- Exercise objective -
Restate the data below word for word. Leave the images out.

Dataset entries

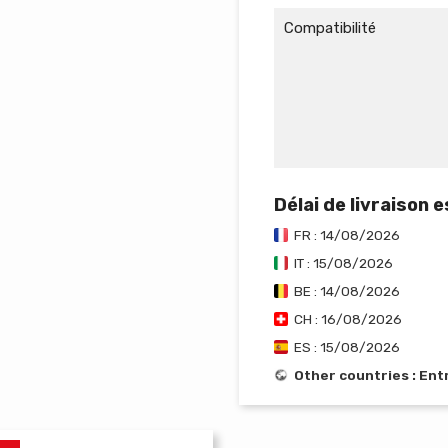
Compatibilité
Délai de livraison 
FR : 14/08/2026
IT : 15/08/2026
BE : 14/08/2026
CH : 16/08/2026
ES : 15/08/2026
Other countries : En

- Answer below -
Compatibilité
Délai de livraison 
FR : 14/08/2026
IT : 15/08/2026
BE : 14/08/2026
CH : 16/08/2026
ES : 15/08/2026
Other countries : En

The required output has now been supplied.